Virgin Mobile said that Guerard “consented to reinstate data” each month. It said it also informed him when he hit both $300 and $500 worth of overages by email and by text.

Virgin Mobile said after 800 megabytes in overages, it charges $0.15 per megabyte which equals $150 per gigabyte. The company says Guerard used 104 gigabytes. (Jacob Barker/CBC)

After the COVID-19 pandemic began, the company said it removed spending caps on accounts up until July 8 so people would not be without service, but informed customers they would still have to pay for overages. It was in this time period Guerard said his bill jumped, and not just by a bit.

“I paid a bill $144 and the following week after, I get a bill for $5,000 and $7,000 and I don’t know what it’s for,” Guerard said, adding that he spoke with an agent for Virgin Mobile who told him he would have to pay the balance.

“I said well I haven’t got that kind of money and if I had then I probably wouldn’t pay it because I don’t think I owe that.”

Guerard said the phone was meant for calling friends and family, both he and his partner Yvonne say they are not tech savvy and can’t see how its possible they could have used that much data. 

In emailed responses to questions from CBC, Virgin Mobile said Guerard was an active data user and requested to increase his data plan twice since getting the phone in February, first from two gigabytes to four gigabytes and then to a 10 gigabyte plan.

This assumption that everyone is able to navigate the Internet in the exact same way is really unfair.”– Laura Tribe

It also said that Yvonne signed a two-year agreement on behalf of Guerard for the phone. 

The couple said they do not recall having any conversations with agents about increasing a data plan and said they did not receive any sort of contract when they got the phone. 

Guerard said he now has a phone from Koodo and is concerned how this incident will affect his credit rating.

‘Wildly unthinkable’

After being contacted by the CBC, Virgin Mobile said that while Guerard is no longer a customer, it will be “in touch with him to reduce the outstanding balance significantly.” 

It says for the months of June, July and August Guerard used 104 gigabytes of data. 

The company said for every 100 megabytes above the 10 gigabytes included in Guerard’s plan, it would cost an extra $10 dollars, after that the price jumps to $150 per gigabyte. 

“That is hours and hours of either video conferencing, using zoom calls, streaming Netflix, Facetime video calls [and] really intensive AV content,” OpenMedia Executive Director Laura Tribe said.

Laura Tribe, executive director of OpenMedia, says the moral responsibility is on the company to communicate clearly with clients.

“This is not e-mails.”

Tribe said her organization has seen many instances of people surprised by overage charges but the amount in this case is exceptional.
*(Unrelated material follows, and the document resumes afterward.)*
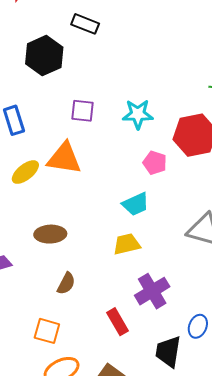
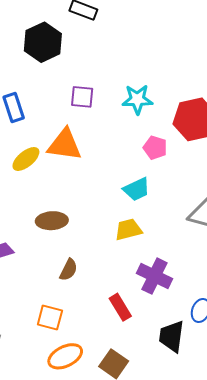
purple cross: (152, 291) -> (155, 276), turned -32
“Beyond just a legal or technical obligation, it is wildly unthinkable that someone would hit a $6,000 cell phone bill and it would not in any way trigger some kind of prompt from the company, between the usage at a $60 or $70 per month plan and $6,000, to say something’s wrong,” Tribe said.
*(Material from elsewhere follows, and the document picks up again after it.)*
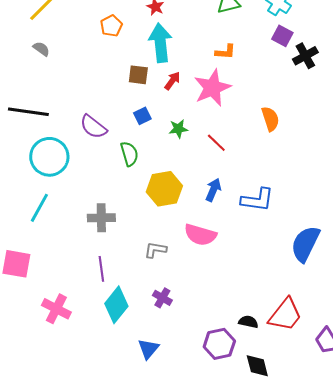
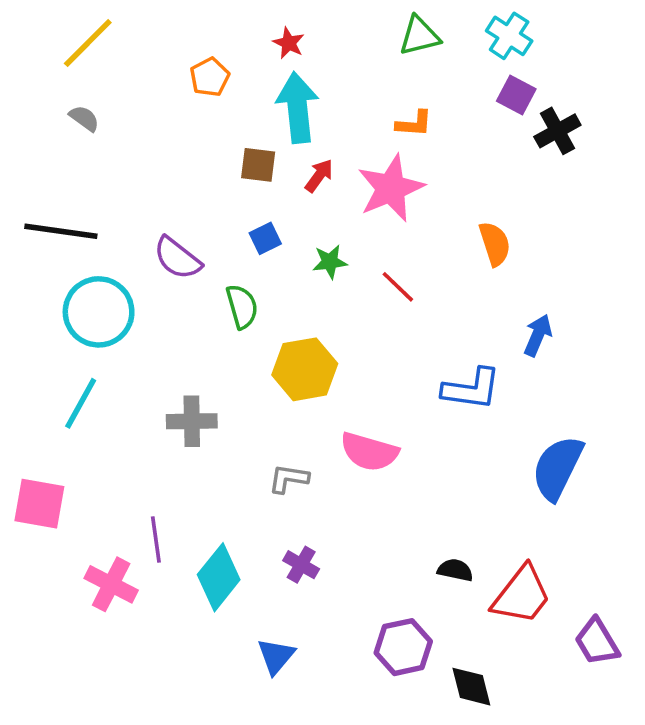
blue arrow: (213, 190) -> (538, 335), moved
purple line: (101, 269) -> (156, 540), moved
black semicircle: (248, 322) -> (455, 570), moved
Tribe said people, especially seniors, do need more education on the meaning of their cell phone bills.

“If you don’t grow up understanding megabytes and gigabytes of data, that’s a really useless metric for you and it doesn’t mean anything.”

She said the the moral responsibility is with the company to communicate with the customers, especially ones that may not use text or email in the same way as others.

Virgin Mobile said it will significantly reduce Guerard’s outstanding balance after CBC inquired about the high charges. (Jacob Barker/CBC)

“If the communication methods are ones that senior citizens are not familiar with or able to navigate, then I don’t think that counts as sufficient communications,” Tribe said.

“If they got this phone to keep in touch with their family to have a phone to make phone calls with, why didn’t someone call them and actually communicate with them and I think this assumption that everyone is able to navigate the Internet in the exact same way is really unfair.”